Type: Oral
Session: 901. Health Services and Quality Improvement – Non-Malignant Conditions: Raising the bar in Anemia, Bleeding, and Thrombotic Disorders
Hematology Disease Topics & Pathways:
Research, Bleeding and Clotting, bleeding disorders, hemophilia, Clinical Research, Diseases, pregnant, registries, VWD, Study Population, Human, Maternal Health
Objective: The objective of this study was to test the diagnostic accuracy of an algorithm that utilized common data definitions and multiple data elements in EHR to identify pregnant women with IBDs.
Methods: We used data for pregnant women with IBDs who delivered at our institution from January 1, 2016 to December 31, 2020 to test the accuracy of the algorithm. Women with IBD included those with the following diagnoses: hemophilia and hemophilia carriers, von Willebrand disease and rarer bleeding disorders including factor II, V, VII, X, XI and XIII deficiencies. We did not include the following diagnoses: Platelet function disorder, fibrinogen disorder or hereditary hemorrhagic telangiectasia. We used EHR data elements from EPIC Clarity data model that conformed to those from the PCORnet Common Data Model (CDM). The PCORnet CDM can help ensure consistent data definitions and formats across multiple sites to facilitate large-scale patient–centered research.
The original version of our algorithm included the following: (i) ICD-9/10 codes for an inherited bleeding disorder (Table 1) based on discharge diagnosis of any patient encounter visit types including inpatient, outpatient and emergency visits (criterion 1); (ii) Medications used for management of IBD (criterion 2); and (iii) Coagulation factor test and results (criterion 3). A validated diagnosis of IBD required fulfilling either criteria (1) and (2) or criteria (1) and (3).
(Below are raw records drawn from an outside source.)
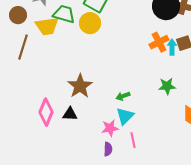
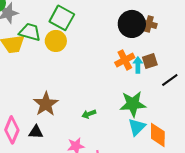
green star: (167, 86) -> (133, 104), size x1.5
cyan triangle: (125, 116) -> (137, 127), moved

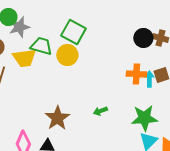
black circle: (132, 24) -> (143, 38), size x0.7
orange cross: (125, 60) -> (136, 74), turned 30
green arrow: (89, 114) -> (100, 111), moved

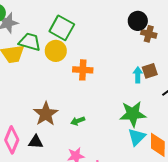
black circle: (143, 38) -> (138, 21), moved
orange cross: (136, 74) -> (83, 70), moved
green arrow: (100, 111) -> (78, 121), moved

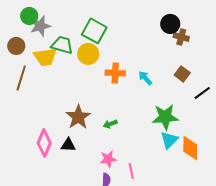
brown square: (150, 71) -> (182, 74), turned -35
cyan arrow: (138, 75) -> (145, 78), moved, turned -42

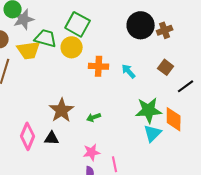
black circle: (170, 24) -> (141, 25), moved, size x1.4
brown cross: (181, 37) -> (165, 30), turned -35
orange diamond: (190, 148) -> (174, 119), moved

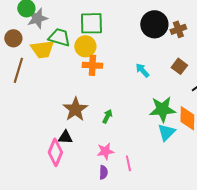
green square: (78, 24) -> (91, 23), turned -30
orange cross: (99, 66) -> (92, 65), moved
green arrow: (94, 117) -> (107, 116), turned 136
pink diamond: (28, 136) -> (55, 152), moved

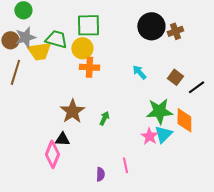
gray star: (37, 18) -> (25, 37), moved
brown square: (179, 66) -> (175, 77), moved
pink star: (105, 151) -> (149, 136), moved, turned -30

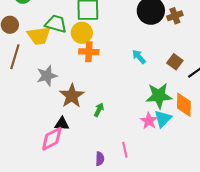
gray star: (25, 37) -> (47, 76), moved
green arrow: (104, 118) -> (99, 110), moved
pink diamond: (52, 154) -> (52, 139), turned 40

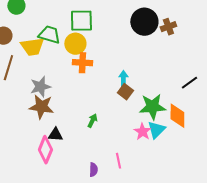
cyan arrow: (139, 57) -> (123, 79), moved, turned 42
brown square: (175, 62) -> (125, 92), moved
brown star: (72, 96) -> (41, 107), moved, turned -30
pink diamond: (52, 139) -> (45, 150), turned -40

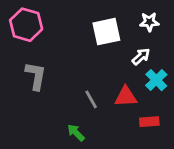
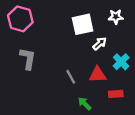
white arrow: (141, 56) -> (100, 44), moved
green arrow: (76, 133) -> (85, 104), moved

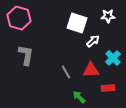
white square: (83, 24) -> (77, 23), turned 30

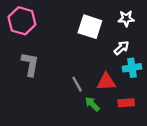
white arrow: (93, 41) -> (122, 48), moved
cyan cross: (113, 58) -> (132, 68), turned 35
green arrow: (79, 97) -> (92, 104), moved

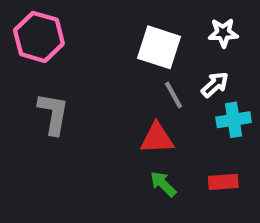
red triangle: (106, 82) -> (157, 138), moved
gray line: (77, 84) -> (173, 95), moved

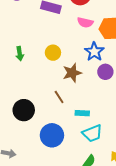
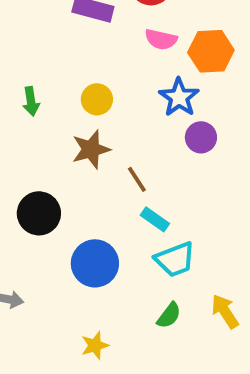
brown star: (72, 73) -> (91, 149), moved
brown line: (59, 97) -> (137, 179), moved
cyan rectangle: (82, 113) -> (155, 219), turned 32

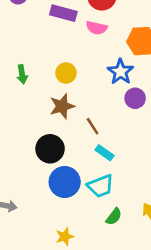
pink semicircle: (161, 39) -> (97, 28), moved
black circle: (39, 213) -> (50, 149), moved
cyan trapezoid: (175, 259) -> (101, 186), moved

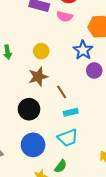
cyan rectangle: (105, 153) -> (71, 112), turned -48
blue circle: (65, 182) -> (33, 145), moved
green semicircle: (114, 217) -> (61, 166), moved

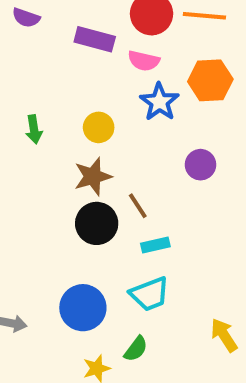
blue star: (83, 50) -> (159, 102), moved
black circle: (29, 109) -> (97, 223), moved

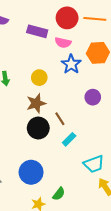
cyan rectangle: (155, 245) -> (69, 139), turned -32
cyan trapezoid: (150, 294) -> (94, 164), moved

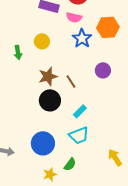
yellow circle: (39, 78) -> (42, 41), moved
brown line: (60, 119) -> (71, 81), moved
cyan trapezoid: (94, 164) -> (79, 135), moved

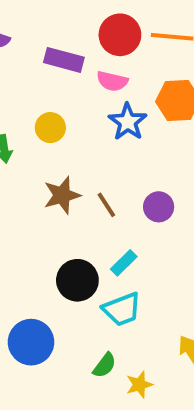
purple circle: (103, 70) -> (159, 207), moved
black circle: (50, 100) -> (77, 280), moved
blue circle: (43, 143) -> (31, 342), moved
yellow star: (50, 174) -> (139, 385), moved

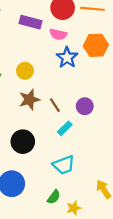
yellow circle: (50, 128) -> (25, 71), moved
cyan rectangle: (124, 263) -> (65, 128), moved
black circle: (77, 280) -> (23, 142), moved

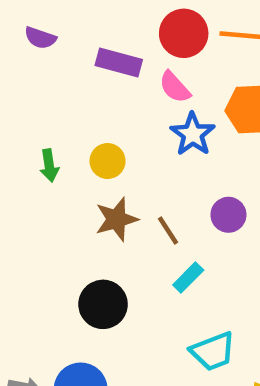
pink semicircle: (58, 34) -> (175, 87), turned 35
purple circle: (85, 106) -> (228, 215), moved
cyan trapezoid: (64, 165) -> (213, 351), moved

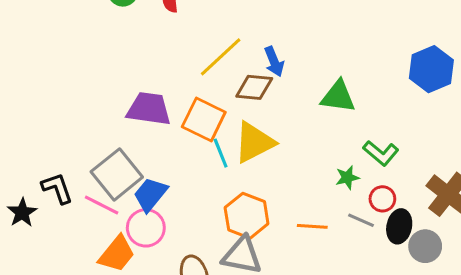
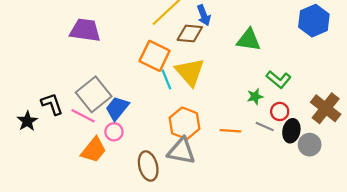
purple trapezoid: (149, 109) -> (85, 30), moved
yellow triangle: (254, 142) -> (190, 72), turned -44
pink circle: (146, 228) -> (114, 132), size x0.7

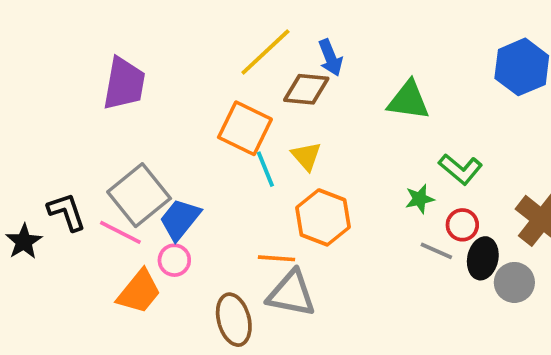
purple trapezoid: (85, 30) -> (124, 84), turned 92
yellow triangle: (190, 72) -> (306, 156), size x0.6
orange hexagon: (185, 123) -> (323, 217), moved
orange line: (230, 131) -> (277, 258), moved

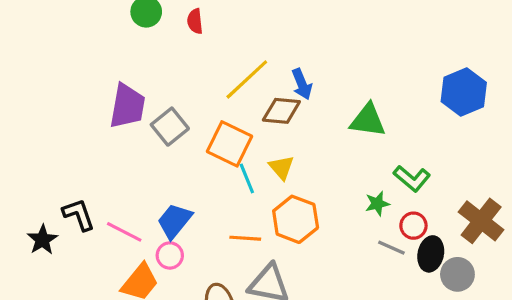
gray square: (139, 195) -> (170, 127), moved, size x0.7
orange line: (277, 258) -> (245, 238), moved

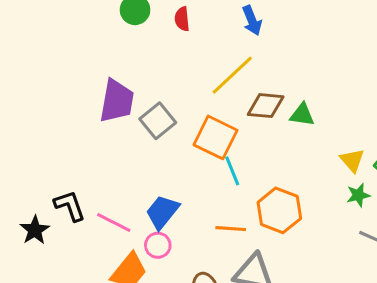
blue arrow: (302, 84) -> (252, 20), moved
green triangle: (368, 120) -> (302, 115), moved, size x0.7
yellow triangle: (281, 167) -> (352, 160), moved

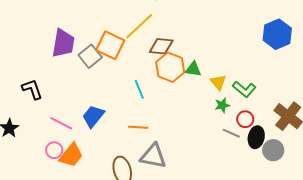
green triangle: (302, 115) -> (193, 69), moved
orange square: (216, 137) -> (110, 45), moved
black L-shape: (70, 206) -> (32, 89), moved
orange hexagon: (279, 210) -> (170, 67), moved
pink circle: (158, 245) -> (54, 150), moved

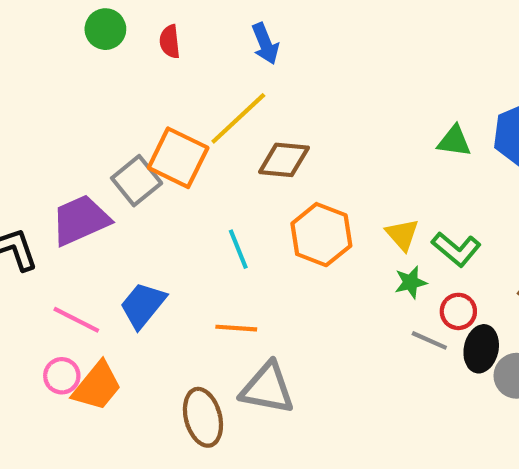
purple trapezoid: (63, 43) -> (80, 220), moved, turned -124
orange hexagon: (170, 67) -> (321, 235), moved
green triangle: (193, 69) -> (454, 141), moved

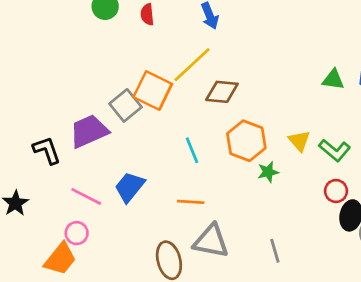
green star: (411, 282) -> (268, 172), moved
gray line: (429, 340) -> (275, 251), moved, turned 50
orange trapezoid: (97, 386) -> (60, 259), moved

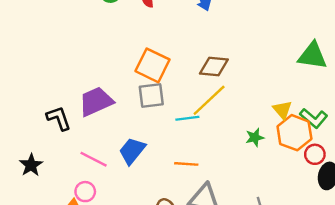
yellow line: (192, 65) -> (209, 100), moved
green triangle: (333, 80) -> (312, 56), size x1.5
gray square: (126, 105) -> (151, 95), moved, turned 32
orange hexagon: (246, 141) -> (294, 133), moved
cyan line: (192, 150) -> (187, 118), turned -75

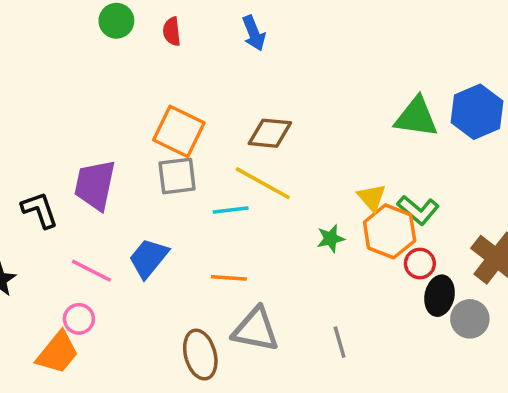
yellow line: (209, 100) -> (263, 183), turned 72
purple trapezoid: (96, 101) -> (95, 185), turned -54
To develop our algorithm in an iterative fashion, we ran sequential queries (queries 1.0-1.1) with revisions to our initial criteria. The results of our retrospective queries were confirmed to have an IBD (true positive) using our local registry and by manual chart review. The local registry is a clinical database that is housed with EPIC and includes accurate demographic, phenotypic, and laboratory data of all persons with a confirmed diagnosis of IBD seen at our federally-funded adult hemophilia treatment center. Sensitivity and the positive predictive value of the algorithm to identify pregnant women with IBDs were calculated.
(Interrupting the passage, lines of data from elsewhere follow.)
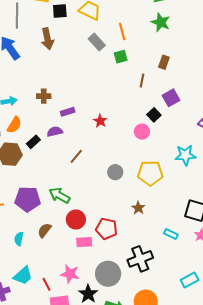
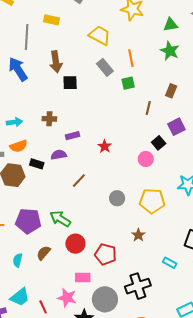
black square: (60, 11) -> (70, 83), moved
orange semicircle: (14, 125) -> (19, 146), turned 36
black rectangle: (33, 142) -> (37, 164), turned 56
pink rectangle: (84, 242) -> (83, 278), moved

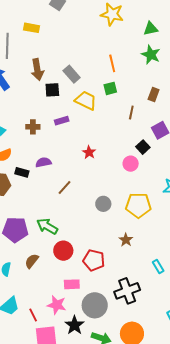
yellow trapezoid: (100, 35) -> (86, 100), moved
gray rectangle: (105, 67) -> (72, 74), moved
purple rectangle: (73, 136) -> (62, 121), moved
cyan rectangle: (170, 263) -> (158, 266), turned 32

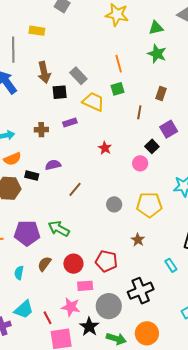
red star: (89, 152) -> (105, 148), moved
red circle: (63, 251) -> (73, 264), moved

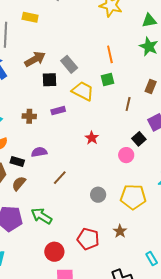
brown arrow: (44, 72) -> (35, 59), turned -110
red pentagon: (106, 261) -> (88, 239), moved
brown semicircle: (44, 264) -> (19, 184), moved

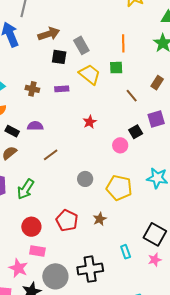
brown line: (128, 104) -> (132, 96), turned -64
green arrow: (42, 216) -> (26, 189), turned -100

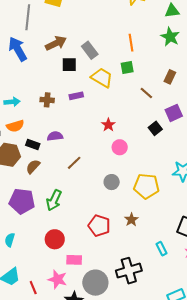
pink circle: (120, 145) -> (120, 147), moved
red circle: (31, 227) -> (55, 239), moved

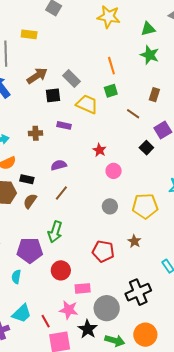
purple rectangle: (76, 96) -> (64, 125), turned 32
purple semicircle: (55, 136) -> (59, 165), moved
brown line: (74, 163) -> (61, 193), moved
purple pentagon: (22, 201) -> (30, 250), moved

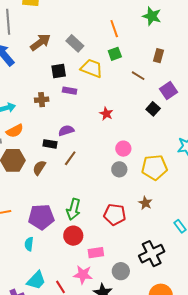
black square: (53, 95) -> (59, 71), moved
pink circle: (114, 171) -> (123, 149), moved
black rectangle: (27, 179) -> (50, 144), moved
green arrow: (55, 232) -> (74, 209), moved
gray circle: (107, 308) -> (121, 271), size x0.7

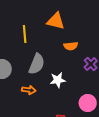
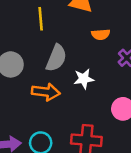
orange arrow: (29, 90) -> (46, 92), size x1.5

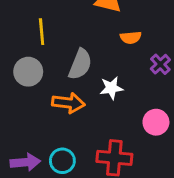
yellow line: (41, 19) -> (42, 32), moved

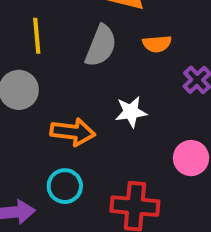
gray semicircle: (80, 64) -> (101, 46), moved
cyan circle: (62, 161) -> (65, 186), moved

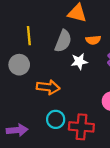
white star: (131, 112) -> (79, 61), moved
cyan circle: (65, 186) -> (56, 119), moved

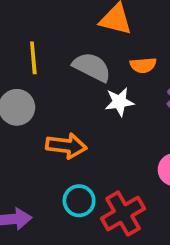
gray semicircle: (63, 41) -> (92, 67), turned -85
red cross: (81, 127) -> (123, 214), turned -35

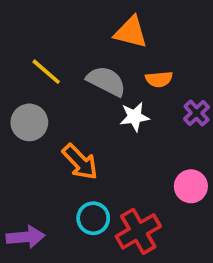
yellow line: (33, 58) -> (46, 72), turned -44
orange arrow: (66, 146) -> (80, 162), turned 39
Results: Using our original algorithm (query 1.0), there were 301 pregnant women who fulfilled criterion 1 and had at least one live birth or fetal death (>20 weeks gestation) at our institution during the study period. Of these, only 25 fulfilled criteria 2 and/or criteria 3. For the 276 cases that did not fulfill criteria 2 or 3, we verified the diagnosis through our local registry or through a manual review of the charts.
We found that the following ICD-diagnosis codes for IBD – Z14.8; 286.9/D68.8/D68.9; 286.3/D68.2 – resulted in contamination and could not be used to diagnose carriers of IBD or the rarer bleeding disorders. These diagnoses codes were removed and we added a fourth criteria in our revised algorithm (Table 2). For cases that did not fulfill criteria 2 or 3, a case was considered as having a diagnosis of IBD if they had at least two identical ICD diagnosis code for an IBD in at least 2 separate patient encounter visit types (criterion 4). The revised algorithm (query 1.1) identified 35 pregnant women with IBD, of which 32 were confirmed to be true positive. The 3 women incorrectly identified (false positive) by our revised algorithm had seen a hematologist for work-up for a possible IBD which was eventually ruled out. From the original cohort of 301 pregnant women who had an ICD diagnosis code of an IBD, one patient who was a carrier for hemophilia A was missed (false negative) by our revised algorithm. The sensitivity of the revised algorithm was 97.0% and the PPV was 91.4%
Conclusion: This study demonstrates the feasibility of an algorithm to accurately identify pregnant women with specific types of IBD within an EHR.
Disclosures: Lim: Sanofi: Consultancy, Honoraria; Takeda: Consultancy, Honoraria; Alexion: Consultancy, Honoraria.